Collected data entries:

☆ ☆ ☆ ☆

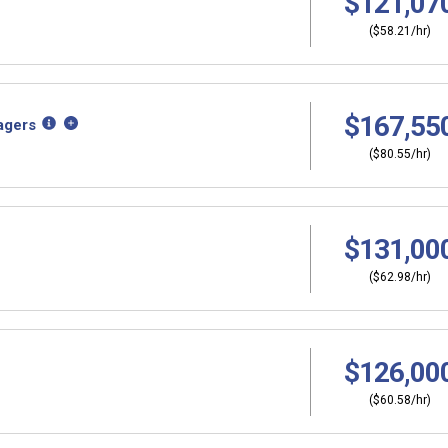
$121,07
($58.21/hr)
$167,55
agers
($80.55/hr)
$131,00
($62.98/hr)
$126,00
($60.58/hr)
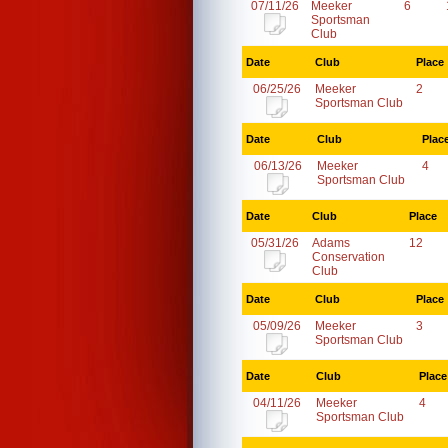
07/11/26
Meeker
6
Sportsman
Club
Date
Club
Place
06/25/26
Meeker
2
Sportsman Club
Date
Club
Plac
06/13/26
Meeker
4
Sportsman Club
Date
Club
Place
05/31/26
Adams
12
Conservation
Club
Date
Club
Place
05/09/26
Meeker
3
Sportsman Club
Date
Club
Place
04/11/26
Meeker
4
Sportsman Club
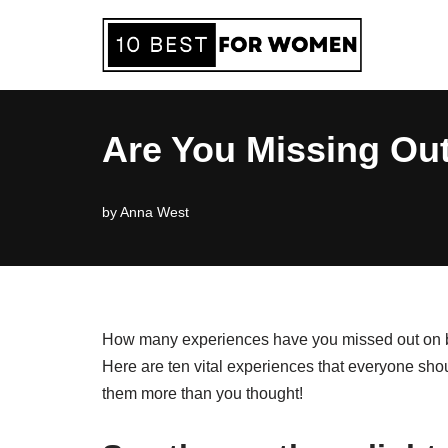
Skip
to
content
Are You Missing Out
by
Anna West
How many experiences have you missed out on bec
Here are ten vital experiences that everyone shoul
them more than you thought!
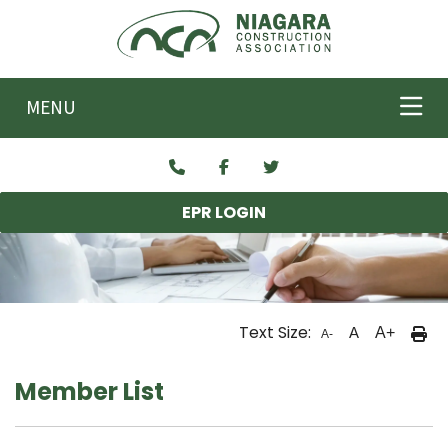
Skip to main content
MENU
EPR LOGIN
Text Size:
A
A+
A-
Member List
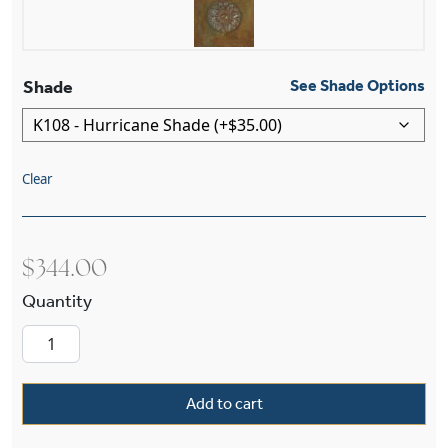
Shade
See Shade Options
Clear
$
344.00
Sheraton™ One Light Curved Arm Wall Sconce 
Add to cart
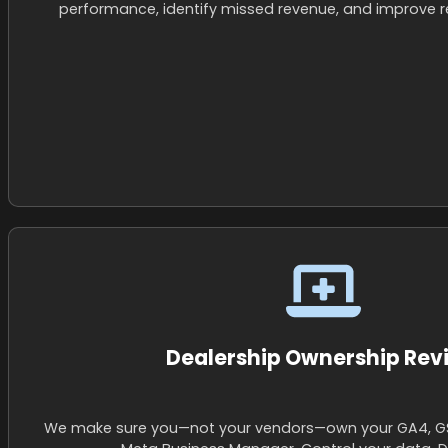
performance, identify missed revenue, and improve re
Dealership Ownership Rev
We make sure you—not your vendors—own your GA4, G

☆ ☆ ☆ ☆

Task prompt: The records need to be restated word for word, minus any images.

Answer space:
$121,07
($58.21/hr)
$167,55
agers
($80.55/hr)
$131,00
($62.98/hr)
$126,00
($60.58/hr)
07/11/26
Meeker
6
Sportsman
Club
Date
Club
Place
06/25/26
Meeker
2
Sportsman Club
Date
Club
Plac
06/13/26
Meeker
4
Sportsman Club
Date
Club
Place
05/31/26
Adams
12
Conservation
Club
Date
Club
Place
05/09/26
Meeker
3
Sportsman Club
Date
Club
Place
04/11/26
Meeker
4
Sportsman Club
Skip
to
content
Are You Missing Out
by
Anna West
How many experiences have you missed out on bec
Here are ten vital experiences that everyone shoul
them more than you thought!
Skip to main content
MENU
EPR LOGIN
Text Size:
A
A+
A-
Member List
Shade
See Shade Options
Clear
$
344.00
Sheraton™ One Light Curved Arm Wall Sconce 
Add to cart
performance, identify missed revenue, and improve re
Dealership Ownership Rev
We make sure you—not your vendors—own your GA4, G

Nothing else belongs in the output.